**Exercise**
Report each line of the entries that includes "need" by copying it.

━━━━

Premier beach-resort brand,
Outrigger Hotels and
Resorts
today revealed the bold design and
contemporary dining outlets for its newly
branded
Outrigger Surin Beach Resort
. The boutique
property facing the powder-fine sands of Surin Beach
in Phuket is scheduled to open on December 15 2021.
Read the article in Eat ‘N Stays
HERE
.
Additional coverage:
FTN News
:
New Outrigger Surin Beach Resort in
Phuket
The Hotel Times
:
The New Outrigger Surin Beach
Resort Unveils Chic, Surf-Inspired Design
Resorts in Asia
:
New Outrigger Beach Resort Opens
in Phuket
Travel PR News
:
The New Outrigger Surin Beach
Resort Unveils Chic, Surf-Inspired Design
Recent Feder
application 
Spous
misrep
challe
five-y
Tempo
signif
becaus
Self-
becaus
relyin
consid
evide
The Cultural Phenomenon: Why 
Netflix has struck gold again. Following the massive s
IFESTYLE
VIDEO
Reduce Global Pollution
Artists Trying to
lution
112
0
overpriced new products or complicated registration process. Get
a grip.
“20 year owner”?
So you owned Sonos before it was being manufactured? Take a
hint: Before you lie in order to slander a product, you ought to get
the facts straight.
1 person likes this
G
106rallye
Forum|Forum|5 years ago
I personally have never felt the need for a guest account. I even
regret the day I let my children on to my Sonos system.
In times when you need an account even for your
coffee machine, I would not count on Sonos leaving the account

━━━━

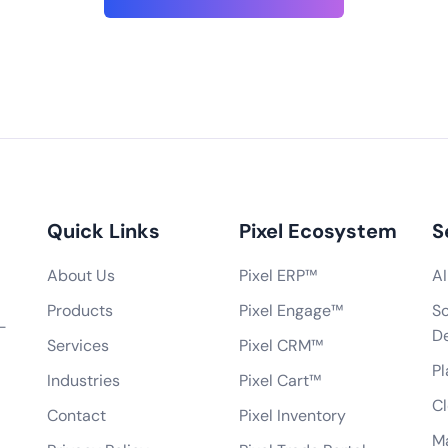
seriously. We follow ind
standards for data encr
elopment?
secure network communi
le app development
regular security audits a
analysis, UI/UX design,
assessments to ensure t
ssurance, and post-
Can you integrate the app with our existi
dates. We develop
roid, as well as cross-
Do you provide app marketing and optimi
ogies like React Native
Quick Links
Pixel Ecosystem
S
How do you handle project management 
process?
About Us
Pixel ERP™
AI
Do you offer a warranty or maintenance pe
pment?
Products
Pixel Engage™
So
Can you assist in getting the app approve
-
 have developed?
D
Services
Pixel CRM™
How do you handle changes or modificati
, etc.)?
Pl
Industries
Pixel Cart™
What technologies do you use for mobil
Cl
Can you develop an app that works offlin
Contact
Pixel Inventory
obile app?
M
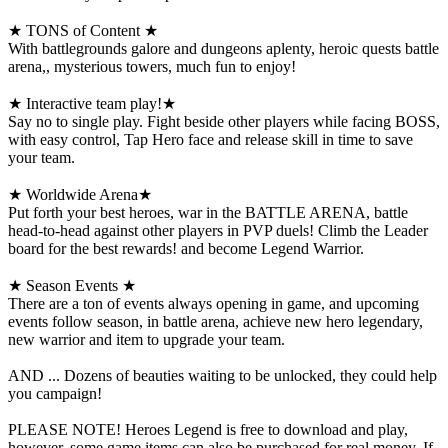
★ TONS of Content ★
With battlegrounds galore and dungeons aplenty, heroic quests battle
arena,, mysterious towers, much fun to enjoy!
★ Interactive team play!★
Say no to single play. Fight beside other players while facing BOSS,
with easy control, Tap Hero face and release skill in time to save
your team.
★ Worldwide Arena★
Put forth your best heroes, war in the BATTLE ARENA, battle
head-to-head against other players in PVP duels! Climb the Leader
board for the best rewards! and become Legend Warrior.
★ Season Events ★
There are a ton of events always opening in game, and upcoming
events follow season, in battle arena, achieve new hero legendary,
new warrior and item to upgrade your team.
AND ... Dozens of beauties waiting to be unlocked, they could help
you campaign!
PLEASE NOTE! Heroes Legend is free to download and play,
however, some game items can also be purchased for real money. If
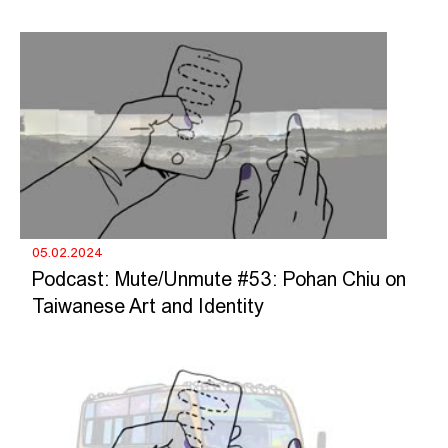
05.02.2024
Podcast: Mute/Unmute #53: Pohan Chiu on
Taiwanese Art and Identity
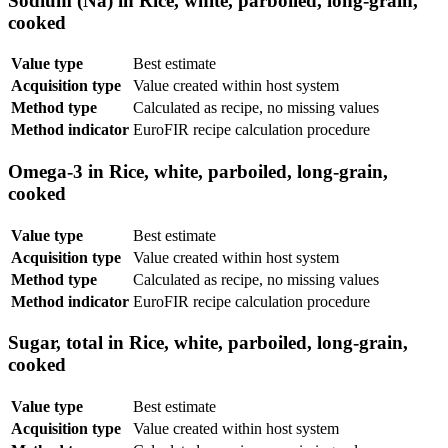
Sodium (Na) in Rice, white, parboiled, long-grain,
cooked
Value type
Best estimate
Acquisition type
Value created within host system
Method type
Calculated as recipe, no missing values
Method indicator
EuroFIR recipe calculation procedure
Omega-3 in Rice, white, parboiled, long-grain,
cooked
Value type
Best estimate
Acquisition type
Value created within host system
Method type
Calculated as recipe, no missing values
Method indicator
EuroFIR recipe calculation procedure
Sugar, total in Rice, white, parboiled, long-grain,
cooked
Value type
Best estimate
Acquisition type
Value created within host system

━━━━

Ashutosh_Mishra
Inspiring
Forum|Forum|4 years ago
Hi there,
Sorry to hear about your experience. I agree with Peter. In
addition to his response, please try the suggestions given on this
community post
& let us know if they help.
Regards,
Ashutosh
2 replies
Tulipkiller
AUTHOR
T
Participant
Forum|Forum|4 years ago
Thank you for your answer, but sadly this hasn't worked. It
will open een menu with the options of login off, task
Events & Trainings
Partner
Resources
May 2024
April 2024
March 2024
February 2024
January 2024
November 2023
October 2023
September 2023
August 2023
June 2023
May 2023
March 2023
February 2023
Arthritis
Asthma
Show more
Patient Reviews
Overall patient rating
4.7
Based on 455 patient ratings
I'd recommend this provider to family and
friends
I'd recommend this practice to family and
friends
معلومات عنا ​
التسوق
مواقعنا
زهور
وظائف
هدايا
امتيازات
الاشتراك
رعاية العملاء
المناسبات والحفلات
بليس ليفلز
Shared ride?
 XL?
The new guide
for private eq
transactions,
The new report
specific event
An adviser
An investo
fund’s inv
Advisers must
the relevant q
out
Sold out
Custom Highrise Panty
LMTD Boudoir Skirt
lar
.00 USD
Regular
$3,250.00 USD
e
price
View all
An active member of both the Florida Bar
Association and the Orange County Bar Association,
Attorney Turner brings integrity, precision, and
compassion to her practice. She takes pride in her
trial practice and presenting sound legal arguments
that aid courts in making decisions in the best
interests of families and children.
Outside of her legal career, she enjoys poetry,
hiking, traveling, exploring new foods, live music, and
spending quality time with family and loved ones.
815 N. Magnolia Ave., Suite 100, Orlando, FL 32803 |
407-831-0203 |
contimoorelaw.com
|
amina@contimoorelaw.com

━━━━

**Answer box**
I personally have never felt the need for a guest account. I even
In times when you need an account even for your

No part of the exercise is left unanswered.